Excerpts from a dataset:
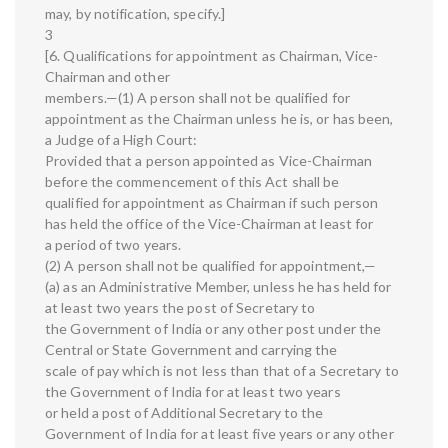
may, by notification, specify.]
3
[6. Qualifications for appointment as Chairman, Vice-
Chairman and other
members.—(1) A person shall not be qualified for
appointment as the Chairman unless he is, or has been,
a Judge of a High Court:
Provided that a person appointed as Vice-Chairman
before the commencement of this Act shall be
qualified for appointment as Chairman if such person
has held the office of the Vice-Chairman at least for
a period of two years.
(2) A person shall not be qualified for appointment,—
(a) as an Administrative Member, unless he has held for
at least two years the post of Secretary to
the Government of India or any other post under the
Central or State Government and carrying the
scale of pay which is not less than that of a Secretary to
the Government of India for at least two years
or held a post of Additional Secretary to the
Government of India for at least five years or any other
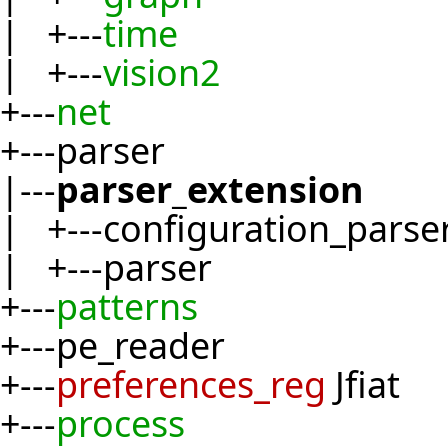
| +---
time
| +---
vision2
+---
net
+---parser
|---
parser_extension
| +---configuration_parse
| +---parser
+---
patterns
+---pe_reader
+---
preferences_reg
Jfiat
+---
process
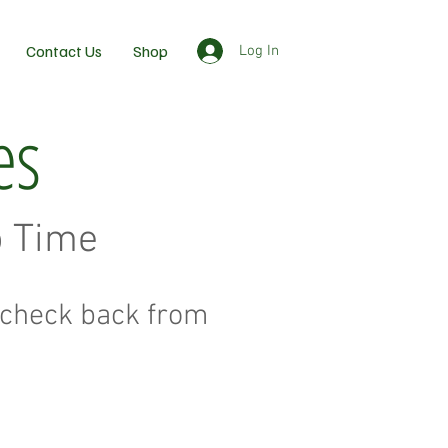
Contact Us
Shop
Log In
es
o Time
to check back from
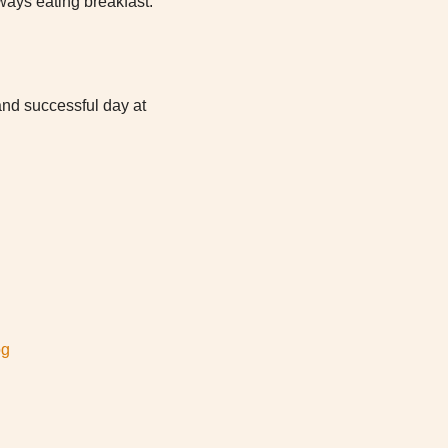
lways eating breakfast.
 and successful day at
og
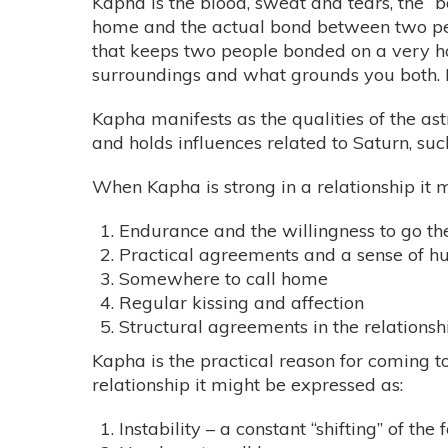
Kapha is the blood, sweat and tears, the “b
home and the actual bond between two peop
that keeps two people bonded on a very hor
surroundings and what grounds you both. I
Kapha manifests as the qualities of the ast
and holds influences related to Saturn, suc
When Kapha is strong in a relationship it m
Endurance and the willingness to go th
Practical agreements and a sense of h
Somewhere to call home
Regular kissing and affection
Structural agreements in the relations
Kapha is the practical reason for coming t
relationship it might be expressed as:
Instability – a constant “shifting” of th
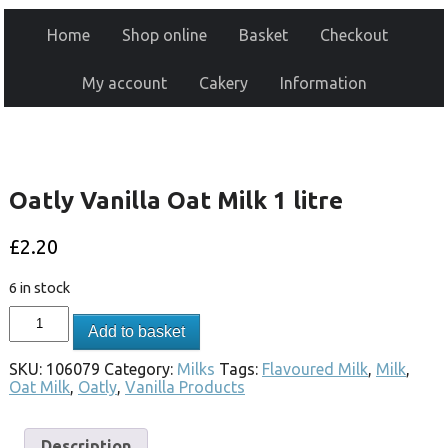
Home
Shop online
Basket
Checkout
My account
Cakery
Information
Oatly Vanilla Oat Milk 1 litre
£
2.20
6 in stock
Add to basket
SKU:
106079
Category:
Milks
Tags:
Flavoured Milk
,
Milk
,
Oat Milk
,
Oatly
,
Vanilla Products
Description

Task: Every line from the one containing "relationship it might" through the last line of the data, both included, is to be repeated exactly; the pictures are to be left out.

Response for this exercise:
relationship it might be expressed as:
Instability – a constant “shifting” of th
Home
Shop online
Basket
Checkout
My account
Cakery
Information
Oatly Vanilla Oat Milk 1 litre
£
2.20
6 in stock
Add to basket
SKU:
106079
Category:
Milks
Tags:
Flavoured Milk
,
Milk
,
Oat Milk
,
Oatly
,
Vanilla Products
Description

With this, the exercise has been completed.